As this feudal conflict unfolded, both Mingelian and Imeretian rulers sought Russian support in their cause. Envoys from Moscow visited Mingrelia in 1639/40, though without achieving any positive results. In response to an appeal from Alexander, another embassy arrived in the Imeretian capital of Kutaisi in 1651. In the presence of these Russian ambassadors, on 9 October 1651, Alexander took an oath of fealty to Tsar Alexis Mikhailovich on behalf of Imereti and its people. However, since the Russians were still too far from the Caucasus, this move had little practical effect on the course of events locally.

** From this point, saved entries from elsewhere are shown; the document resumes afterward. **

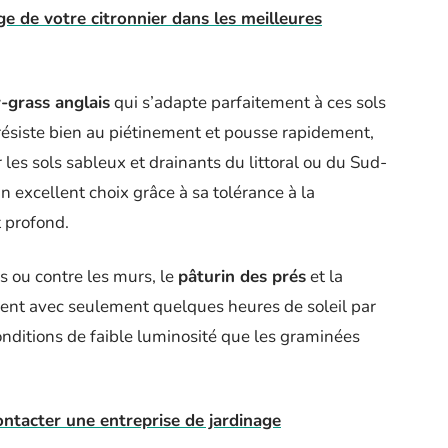
 de votre citronnier dans les meilleures
-grass anglais
qui s’adapte parfaitement à ces sols
 résiste bien au piétinement et pousse rapidement,
 les sols sableux et drainants du littoral ou du Sud-
n excellent choix grâce à sa tolérance à la
 profond.
 ou contre les murs, le
pâturin des prés
et la
ent avec seulement quelques heures de soleil par
onditions de faible luminosité que les graminées
ontacter une entreprise de jardinage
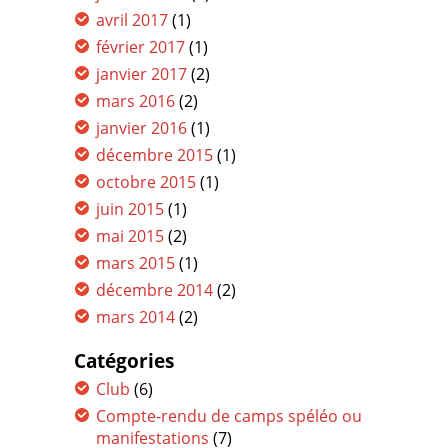
avril 2017
(1)
février 2017
(1)
janvier 2017
(2)
mars 2016
(2)
janvier 2016
(1)
décembre 2015
(1)
octobre 2015
(1)
juin 2015
(1)
mai 2015
(2)
mars 2015
(1)
décembre 2014
(2)
mars 2014
(2)
Catégories
Club
(6)
Compte-rendu de camps spéléo ou
manifestations
(7)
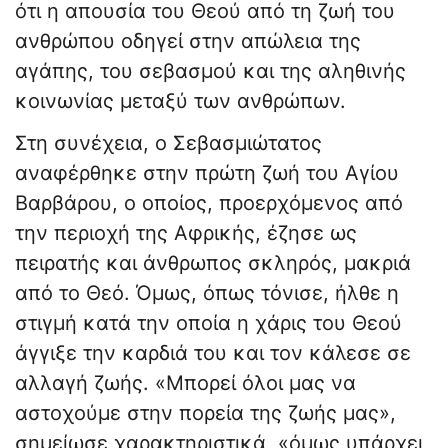
ότι η απουσία του Θεού από τη ζωή του
ανθρώπου οδηγεί στην απώλεια της
αγάπης, του σεβασμού και της αληθινής
κοινωνίας μεταξύ των ανθρώπων.
Στη συνέχεια, ο Σεβασμιώτατος
αναφέρθηκε στην πρώτη ζωή του Αγίου
Βαρβάρου, ο οποίος, προερχόμενος από
την περιοχή της Αφρικής, έζησε ως
πειρατής και άνθρωπος σκληρός, μακριά
από το Θεό. Όμως, όπως τόνισε, ήλθε η
στιγμή κατά την οποία η χάρις του Θεού
άγγιξε την καρδιά του και τον κάλεσε σε
αλλαγή ζωής. «Μπορεί όλοι μας να
αστοχούμε στην πορεία της ζωής μας»,
σημείωσε χαρακτηριστικά, «όμως υπάρχει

In 1657, Levan II died suddenly without leaving a direct heir. Alexander III took advantage of this, immediately marched into Mingrelia, subdued its nobles and installed his own nominee, Vameq, as prince; other pretenders to the Mingrelian throne were defeated by Alexander in a subsequent battle near Bandza. In 1659, Alexander turned his attention to the Principality of Guria, intervening against the refractory prince Kaikhosro I and replacing him with Alexander's protégé Demetre Gurieli. Thus, for a short time, the authority of the crown of Imereti was reestablished throughout much of western Georgia, returning the prestige that Imereti had lost for decades.

== Family ==
Alexander was married twice. His first wife was Tamar Gurieli, daughter of Mamia II Gurieli, whom Alexander married in 1618 and divorced in 1620. He married secondly, in 1631, Nestan-Darejan, daughter of Teimuraz I of Kakheti. Alexander III's children were:
- Bagrat V of Imereti (1620–1681), King of Imereti (1660–1681);
- Princess Tinatin, who was married to the nobleman Lasha-Giorgi Goshadze and then to Levan III Dadiani.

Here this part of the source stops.